Journal of Environmental Management
School of Engineering
Remediating sites contaminated with light non-aqueous phase liquids (LNAPLs) is a demanding and often prolonged task. It is vital to determine when it is appropriate to cease engineered remedial efforts based on the long-term effectiveness of remediation technology options. For the first time, the long term effectiveness of a range of LNAPL remediation approaches including skimming and vacuum-enhanced skimming each with and without water table drawdown was simulated through a multi-phase and multi-component approach. LNAPL components of gasoline were simulated to show how component changes affect the LNAPL's multi-phase behaviour and to inform the risk profile of the LNAPL. The four remediation approaches along with five types of soils, two states of the LNAPL specific mass and finite and infinite LNAPL plumes resulted in 80 simulation scenarios. Effective conservative mass removal endpoints for all the simulations were determined. As a key driver of risk, the persistence and mass removal of benzene was investigated across the scenarios. The time to effectively achieve a technology endpoint varied from 2 to 6 years.
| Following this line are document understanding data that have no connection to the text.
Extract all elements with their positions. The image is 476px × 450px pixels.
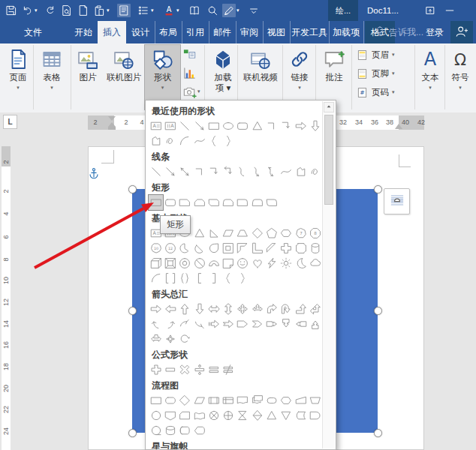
- cloud-shape-icon[interactable]: [308, 256, 322, 271]
- triangle-shape-icon[interactable]: [192, 226, 206, 241]
- a-quad-shape-icon[interactable]: [236, 302, 250, 316]
- f-prep-shape-icon[interactable]: [279, 393, 294, 408]
- font-color-button[interactable]: A: [162, 4, 176, 17]
- text-box-shape-icon[interactable]: A: [149, 118, 163, 134]
- close-window-button[interactable]: [467, 4, 476, 17]
- moon-shape-icon[interactable]: [294, 256, 308, 271]
- plaque-shape-icon[interactable]: [294, 241, 308, 256]
- f-predef-shape-icon[interactable]: [206, 393, 221, 408]
- bevel-shape-icon[interactable]: [163, 256, 177, 271]
- scribble-shape-icon[interactable]: [163, 134, 177, 148]
- reading-view-button[interactable]: [117, 4, 131, 17]
- tab-设计[interactable]: 设计: [126, 21, 155, 44]
- smartart-button[interactable]: [182, 46, 197, 62]
- arc-shape-icon[interactable]: [178, 134, 192, 148]
- f-decision-shape-icon[interactable]: [178, 393, 192, 408]
- dbl-brace-shape-icon[interactable]: [178, 271, 192, 286]
- a-lru-shape-icon[interactable]: [250, 302, 264, 316]
- tab-stop-selector[interactable]: L: [3, 115, 17, 129]
- frame-shape-icon[interactable]: [221, 241, 235, 256]
- a-notched-shape-icon[interactable]: [221, 316, 235, 332]
- elbow-arrow-shape-icon[interactable]: [206, 164, 221, 179]
- a-uturn-shape-icon[interactable]: [279, 302, 294, 316]
- f-sort-shape-icon[interactable]: [250, 408, 264, 423]
- tab-插入[interactable]: 插入: [98, 21, 126, 44]
- shape-resize-handle[interactable]: [128, 429, 137, 437]
- f-term-shape-icon[interactable]: [264, 393, 279, 408]
- pie-shape-icon[interactable]: [178, 241, 192, 256]
- a-co-l-shape-icon[interactable]: [294, 316, 308, 332]
- line-arrow-shape-icon[interactable]: [163, 164, 177, 179]
- shape-resize-handle[interactable]: [374, 307, 382, 315]
- round1-shape-icon[interactable]: [236, 195, 250, 210]
- print-preview-button[interactable]: [60, 4, 74, 17]
- a-bentup-shape-icon[interactable]: [294, 302, 308, 316]
- smiley-shape-icon[interactable]: [236, 256, 250, 271]
- tab-布局[interactable]: 布局: [155, 21, 182, 44]
- blk-up-shape-icon[interactable]: [178, 302, 192, 316]
- f-delay-shape-icon[interactable]: [308, 408, 322, 423]
- save-button[interactable]: [5, 4, 18, 17]
- snip-round1-shape-icon[interactable]: [221, 195, 235, 210]
- elbow-arrow-shape-icon[interactable]: [279, 118, 294, 134]
- f-offpage-shape-icon[interactable]: [163, 408, 177, 423]
- a-pentagon-shape-icon[interactable]: [236, 316, 250, 332]
- table-button[interactable]: 表格▾: [35, 45, 69, 110]
- text-button[interactable]: A文本▾: [416, 45, 444, 110]
- diag-stripe-shape-icon[interactable]: [264, 241, 279, 256]
- eq-plus-shape-icon[interactable]: [149, 362, 163, 377]
- elbow-shape-icon[interactable]: [264, 118, 279, 134]
- f-internal-shape-icon[interactable]: [221, 393, 235, 408]
- undo-button-caret[interactable]: ▾: [35, 8, 38, 14]
- curved-arrow-shape-icon[interactable]: [250, 164, 264, 179]
- chart-button[interactable]: [182, 65, 197, 80]
- a-co-d-shape-icon[interactable]: [279, 316, 294, 332]
- dodecagon-shape-icon[interactable]: 12: [163, 241, 177, 256]
- a-curve-l-shape-icon[interactable]: [149, 316, 163, 332]
- a-leftup-shape-icon[interactable]: [308, 302, 322, 316]
- f-display-shape-icon[interactable]: [192, 423, 206, 438]
- tab-审阅[interactable]: 审阅: [236, 21, 264, 44]
- curve-shape-icon[interactable]: [192, 134, 206, 148]
- footer-button[interactable]: 页脚▾: [356, 65, 395, 82]
- a-bent-shape-icon[interactable]: [264, 302, 279, 316]
- round-rect-shape-icon[interactable]: [236, 118, 250, 134]
- f-direct-shape-icon[interactable]: [178, 423, 192, 438]
- a-co-r-shape-icon[interactable]: [264, 316, 279, 332]
- brace-r-shape-icon[interactable]: [221, 134, 235, 148]
- blk-right-shape-icon[interactable]: [294, 118, 308, 134]
- page-number-button[interactable]: #页码▾: [356, 84, 395, 100]
- a-curve-r-shape-icon[interactable]: [163, 316, 177, 332]
- f-card-shape-icon[interactable]: [178, 408, 192, 423]
- new-document-button[interactable]: [77, 4, 90, 17]
- left-indent-marker[interactable]: [108, 127, 116, 130]
- elbow-shape-icon[interactable]: [192, 164, 206, 179]
- f-manop-shape-icon[interactable]: [308, 393, 322, 408]
- lightning-shape-icon[interactable]: [264, 256, 279, 271]
- round-rect-shape-icon[interactable]: [163, 195, 177, 210]
- chord-shape-icon[interactable]: [192, 241, 206, 256]
- first-line-indent-marker[interactable]: [108, 116, 116, 121]
- rect-shape-icon[interactable]: [149, 195, 163, 210]
- screenshot-button[interactable]: [182, 84, 197, 99]
- eq-mult-shape-icon[interactable]: [178, 362, 192, 377]
- rect-shape-icon[interactable]: [206, 118, 221, 134]
- folded-shape-icon[interactable]: [221, 256, 235, 271]
- f-alt-shape-icon[interactable]: [163, 393, 177, 408]
- snip1-shape-icon[interactable]: [178, 195, 192, 210]
- pictures-button[interactable]: 图片: [72, 45, 104, 110]
- dropdown-scrollbar[interactable]: [322, 101, 335, 448]
- tab-文件[interactable]: 文件: [18, 21, 48, 44]
- curved-shape-icon[interactable]: [236, 164, 250, 179]
- line-darrow-shape-icon[interactable]: [178, 164, 192, 179]
- a-striped-shape-icon[interactable]: [206, 316, 221, 332]
- outline-view-button-caret[interactable]: ▾: [151, 8, 154, 14]
- symbol-button[interactable]: Ω符号▾: [446, 45, 474, 110]
- brace-l-shape-icon[interactable]: [206, 134, 221, 148]
- f-or-shape-icon[interactable]: [221, 408, 235, 423]
- teardrop-shape-icon[interactable]: [206, 241, 221, 256]
- dbl-bracket-shape-icon[interactable]: [163, 271, 177, 286]
- online-pictures-button[interactable]: 联机图片: [104, 45, 144, 110]
- bracket-l-shape-icon[interactable]: [192, 271, 206, 286]
- line-arrow-shape-icon[interactable]: [192, 118, 206, 134]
The recovered LNAPL in the liquid phase varied from 5% to 53% of the initial mass. The recovered LNAPL mass as extracted vapour was also quantified. Additional mass loss through induced biodegradation was not determined. Across numerous field conditions and release incidents, graphical outcomes provide conservative (i.e. more prolonged or greater mass recovery potential) LNAPL remediation endpoints for use in discussing the halting or continuance of engineered remedial efforts.